Morse hesitated, and Lewis looked across the desk expectantly.

“There’s this third man of ours, and a man most unlikely to become our corpus tertium. Once Repp was out of jail, the three of them — Repp himself, Flynn, and this third man — they all arranged to meet together. They’d done pretty well so far out of their conspiracy of silence, and they were all keen on continuing to squeeze the milk cow even drier. So they did meet — a meeting where things went tragically wrong. Greed... jealousy... personal antipathies... whatever! Two of them had an almighty row in the car in which they were traveling together. And one of them, probably in a lay-by somewhere, knifed one of the others: one of them knifed Flynn. And the remaining two disposed of the body neatly enough at Redbridge — the rubbish bags proving very handy, I should think. So any profits no longer needed to be split three ways. And now the talk between the two of them must have been all about a fifty-fifty share of the spoils, and how it could be effected. But somewhere in the discussion there was one further almighty row; and this time it was Repp who had his innards ripped open.”

“You know who this ‘third’ man was, you’re saying?”

“So do you. We mentioned him when you produced that admirable schema of yours for the night of Yvonne’s murder.”

“You’re saying there was somebody else there that night?”

“There was always somebody else, Lewis, wasn’t there? The man in bed with Yvonne Harrison.”

“If you say so, sir.”

“You see, the major problem our lads had was the timing of the murder. Her body wasn’t examined until several hours later, and all the pathological guesswork had to be married with the evidence gleaned at the time, or gleaned later.

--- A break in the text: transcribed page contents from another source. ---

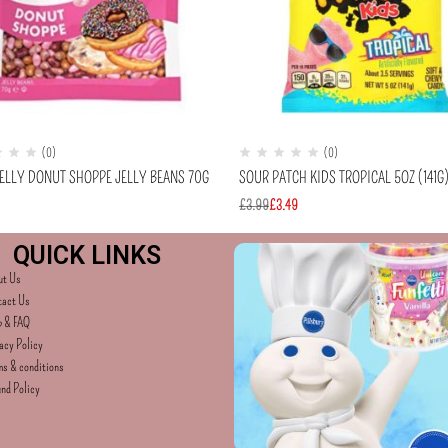
(0)
(0)
BELLY DONUT SHOPPE JELLY BEANS 70G
SOUR PATCH KIDS TROPICAL 5OZ (141G
£
3.99
£
3.49
QUICK LINKS
ut Us
tact Us
p & FAQ
acy Policy
s & conditions
nd Policy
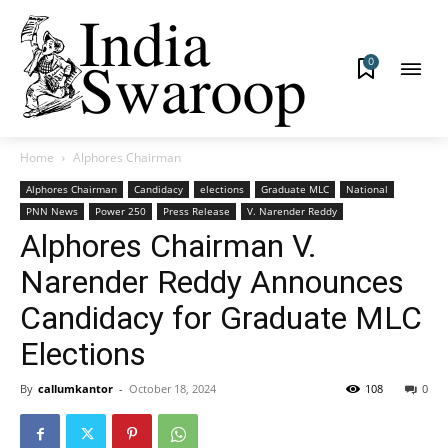
0
Home
Alphores Chairman
Alphores Chairman
Candidacy
elections
Graduate MLC
National
PNN News
Power 250
Press Release
V. Narender Reddy
Alphores Chairman V.
Narender Reddy Announces
Candidacy for Graduate MLC
Elections
By
callumkantor
-
October 18, 2024
108
0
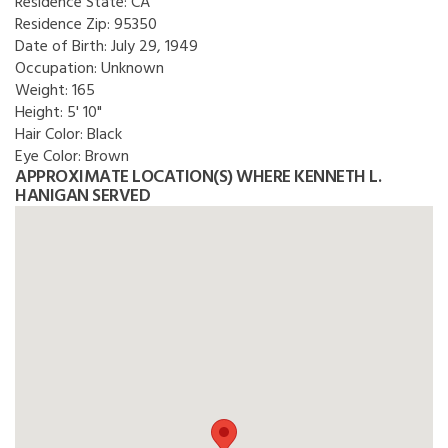
Residence State:
CA
Residence Zip:
95350
Date of Birth:
July 29, 1949
Occupation:
Unknown
Weight:
165
Height:
5' 10"
Hair Color:
Black
Eye Color:
Brown
APPROXIMATE LOCATION(S) WHERE KENNETH L.
HANIGAN SERVED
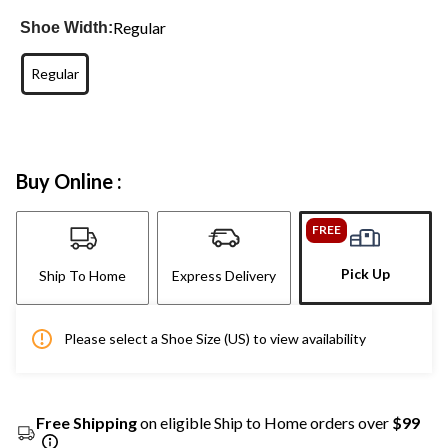
Regular
Shoe Width:
Regular
Buy Online :
FREE
Pick Up
Ship To Home
Express Delivery
Please select a Shoe Size (US) to view availability
Free Shipping
on eligible Ship to Home orders over
$99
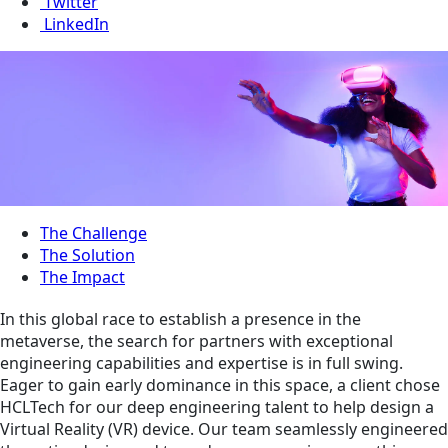
Twitter
LinkedIn
The Challenge
The Solution
The Impact
In this global race to establish a presence in the
metaverse, the search for partners with exceptional
engineering capabilities and expertise is in full swing.
Eager to gain early dominance in this space, a client chose
HCLTech for our deep engineering talent to help design a
Virtual Reality (VR) device. Our team seamlessly engineered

For example, with the fact that someone was in bed with Yvonne at some specific time that night, although nobody really tried to discover who that person was — until I did. For example, again, with the fact that someone had tried to ring her twice that night, at 9 P.M. when the line was engaged, and again half an hour later when the phone rang unanswered. And if you add all this together, you’ll find that the person who sorely misled the police, the person who was in bed with her, and the person who murdered both Paddy Flynn and Harry Repp — was one and the same man.”

There fell a silence between the two of them, broken finally by Lewis. “You’re sure about all this?”

“Only ninety-five percent sure.”

“We’d better get our skates on then.”

“Hold your horses! One or two things I’d like you to check first, just to make it one hundred percent.”

“So we’ve got a little while?”

“Oh, yes. No danger of anyone murdering him—not today, anyway. So this afternoon’ll be fine. Get out to Lower Swinstead — take someone with you, mind! — and bring him back here. OK?”

“Fine. Only one thing, sir. You forgot to tell me his name.”

“Did I? Well, you’ve guessed it anyway. He’s got a little business out there, hasn’t he? A little building business. ‘J. Barron, Builder,’ as it says on his van.”